The first thing was the 'debate' on who could give the most cringingly spineless reaction to Iran developing nukes. I trembled at the thought of one of these nebbishes in charge of our foreign policy. As they blurbled on about the courageous diplomacy they would employ to denuke the bloodthirsty, ruthless vermin who run Iran I recalled a line from Edward Gibbon's 'Decline And Fall', "Persuasion is the tactic of the weak, but the weak are rarely persuasive." Russert asked each of these rarely persuasive losers if they would pledge to keep Iran from getting nukes and Hilly stumbled. She was probably thinking about her hubby BJ's egregious failures to keep Pakistan and North Korea non-nuclear and she started equivocating. Blipity-Blap, Blappity-Bloop, lots of loopholes just in case Ahmadinajahd doesnt want to stop his nuke
program to avoid a scathing editorial in the New York Times. Not Presidential. Later Russert asked why she was keeping phone transcripts of chit-chat between her and BJ during the Golden Presidency Years locked away in the Clinton Lie-Berry And Massage Parlor while she was running on her White House experience. Well, er, um you cant rush those bureaucrats, ahem, uhum and er, uh, other Presidents do it all the time, yatta, yatta.
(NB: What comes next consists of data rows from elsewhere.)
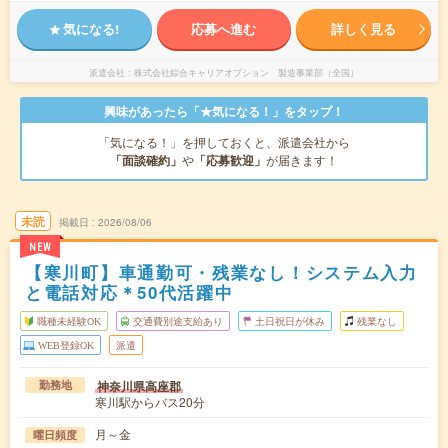
気になる!
応募へ進む
詳しく見る
派遣会社
株式会社綜合キャリアオプション 製造事業部（全国）
興味があったら「★気になる！」をタップ！
「気になる！」を押しておくと、派遣会社から
「面談確約」
や
「応募歓迎」
が届きます！
未読
掲載日
2026/08/06
NEW
【寒川町】車通勤可・残業なし！システム入力
と電話対応＊50代活躍中
職種未経験OK
交通費別途支給あり
土日祝日が休み
残業なし
WEB登録OK
派遣
神奈川県高座郡
勤務地
寒川駅からバス20分
月～金
曜日頻度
She sounded like one of the corporate bigwigs testifying in front of Henry Waxman. Very Presidential-- President Nixon Presidential.
You'd think she didnt want to talk about the Bimbo Eruptions, questionable fund-raising, perjury and Travel Office trivia that defined her record as First Lady.
And finally Russert dropped the Big One. Illegal alien drivers licenses, licenses that would let people like the Kook-Sin-Itch supporter pictured here vote in elections formerly restricted to US citizens. She was for it except that she was against it except when governors want it and er, um the people who live in the shadows, dont you know. Now this is a tough one for any Democrat. They're aching to give their undocumented Amigos all the benefits that the Gub-mint can dispense in return for their votes, after all even the wettest mojado knows the program from years of the PRI buying their support in Mexico. The tricky part is that there is ample evidence that Actual Americans are furious at this truckling to lawbreakers. This is an issue that can destroy her and every other Democrat and she blew it BIG TIME!
So in the aftermath the Clinton Crime Family launched an assault on the winner of the debate, Tim Russert. Poor Tim was last seen drinking cheap Tokay from a bag-covered bottle behind a liquor-store dumpster crying about the White House State Dinner invitations he was never going to get. Meanwhile the Spin Machine was changing the subject from Hilly's inadequate answers to the fact that her opponents 'piled on'. As though those wimps had anything to do with it. She beat up herself.